AMRO also encouraged more domestic industry development while attracting more quality FDIs into all priority sectors to diversify the economy, citing “the pandemic has exposed the risks of relying on a few export products and markets”.

According to the NBC, the effort of economic diversification was illustrated by the increase in FDI to non-garment industries, predicted to slowly expand.

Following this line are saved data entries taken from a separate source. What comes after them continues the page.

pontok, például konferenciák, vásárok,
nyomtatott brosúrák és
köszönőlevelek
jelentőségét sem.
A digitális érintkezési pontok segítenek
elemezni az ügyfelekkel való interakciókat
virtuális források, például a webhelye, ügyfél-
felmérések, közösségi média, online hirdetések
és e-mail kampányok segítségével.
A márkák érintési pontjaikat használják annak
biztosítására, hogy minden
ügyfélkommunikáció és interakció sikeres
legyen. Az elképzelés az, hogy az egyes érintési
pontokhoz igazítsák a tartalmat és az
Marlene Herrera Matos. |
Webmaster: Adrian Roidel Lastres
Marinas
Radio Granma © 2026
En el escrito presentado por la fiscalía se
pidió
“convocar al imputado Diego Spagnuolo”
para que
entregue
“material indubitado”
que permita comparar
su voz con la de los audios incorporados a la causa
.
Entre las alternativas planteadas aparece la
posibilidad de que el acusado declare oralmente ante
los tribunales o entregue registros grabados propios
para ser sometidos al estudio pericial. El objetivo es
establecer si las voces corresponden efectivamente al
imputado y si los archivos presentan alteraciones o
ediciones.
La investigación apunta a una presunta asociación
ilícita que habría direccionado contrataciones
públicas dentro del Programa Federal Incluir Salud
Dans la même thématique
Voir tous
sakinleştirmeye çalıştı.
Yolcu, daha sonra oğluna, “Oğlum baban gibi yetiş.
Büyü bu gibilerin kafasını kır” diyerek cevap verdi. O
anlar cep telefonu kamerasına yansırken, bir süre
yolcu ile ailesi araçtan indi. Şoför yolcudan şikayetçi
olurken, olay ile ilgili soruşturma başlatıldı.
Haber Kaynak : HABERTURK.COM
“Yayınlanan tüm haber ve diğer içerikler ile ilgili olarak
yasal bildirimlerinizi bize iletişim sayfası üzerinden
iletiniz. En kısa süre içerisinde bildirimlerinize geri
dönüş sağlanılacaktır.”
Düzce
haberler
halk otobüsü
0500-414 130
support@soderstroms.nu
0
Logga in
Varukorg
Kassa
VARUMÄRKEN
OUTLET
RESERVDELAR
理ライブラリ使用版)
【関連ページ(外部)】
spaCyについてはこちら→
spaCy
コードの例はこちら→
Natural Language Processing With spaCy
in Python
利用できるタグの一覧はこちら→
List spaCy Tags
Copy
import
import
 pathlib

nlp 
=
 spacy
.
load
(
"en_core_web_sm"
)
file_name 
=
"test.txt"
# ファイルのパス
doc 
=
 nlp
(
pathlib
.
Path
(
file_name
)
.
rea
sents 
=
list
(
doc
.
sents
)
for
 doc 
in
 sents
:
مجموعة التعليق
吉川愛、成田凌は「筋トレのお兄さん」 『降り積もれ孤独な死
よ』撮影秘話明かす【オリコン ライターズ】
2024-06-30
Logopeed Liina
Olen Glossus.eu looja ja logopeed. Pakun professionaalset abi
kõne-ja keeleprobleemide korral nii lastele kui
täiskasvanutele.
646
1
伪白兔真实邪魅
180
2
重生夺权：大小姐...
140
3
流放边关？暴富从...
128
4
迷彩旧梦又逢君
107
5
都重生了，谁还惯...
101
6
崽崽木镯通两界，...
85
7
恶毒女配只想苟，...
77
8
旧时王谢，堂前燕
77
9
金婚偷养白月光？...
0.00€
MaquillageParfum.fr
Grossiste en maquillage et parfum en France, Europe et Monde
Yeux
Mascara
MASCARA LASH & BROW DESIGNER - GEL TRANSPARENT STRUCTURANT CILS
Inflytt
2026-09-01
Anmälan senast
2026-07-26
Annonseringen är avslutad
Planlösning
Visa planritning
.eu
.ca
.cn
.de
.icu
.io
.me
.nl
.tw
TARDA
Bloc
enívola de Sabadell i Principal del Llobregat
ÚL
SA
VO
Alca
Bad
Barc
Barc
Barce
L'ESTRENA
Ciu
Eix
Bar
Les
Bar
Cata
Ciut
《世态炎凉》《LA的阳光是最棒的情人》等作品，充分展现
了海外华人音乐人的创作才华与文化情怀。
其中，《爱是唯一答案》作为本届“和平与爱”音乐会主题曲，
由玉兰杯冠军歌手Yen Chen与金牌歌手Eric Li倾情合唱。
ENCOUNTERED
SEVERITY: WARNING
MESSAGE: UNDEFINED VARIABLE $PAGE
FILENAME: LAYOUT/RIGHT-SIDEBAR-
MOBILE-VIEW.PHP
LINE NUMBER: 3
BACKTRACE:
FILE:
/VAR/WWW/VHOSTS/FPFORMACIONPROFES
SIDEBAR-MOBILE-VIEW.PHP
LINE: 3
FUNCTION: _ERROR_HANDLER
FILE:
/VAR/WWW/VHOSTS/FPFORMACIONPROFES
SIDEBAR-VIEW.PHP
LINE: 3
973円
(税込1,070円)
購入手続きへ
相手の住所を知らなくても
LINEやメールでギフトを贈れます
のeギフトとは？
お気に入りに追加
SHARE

“Sectors, such as travel goods, energy, electrical parts, vehicle spare parts, among others, have recently emerged as newly attractive industries for foreign investors. With appropriate support, these industries could boost the diversification in the manufacturing sector in the medium term,” the report stated.  

“The RGC [Royal Government of Cambodia] has taken advantage of technological advancement by digitalizing several public services, including those related to trade, investment, and business registration, while FinTech, especially the payment system, has grown remarkably. This progress would lead to cost reductions and productivity enhancement with improved innovation, which are the key factors to attract more FDI,” it added.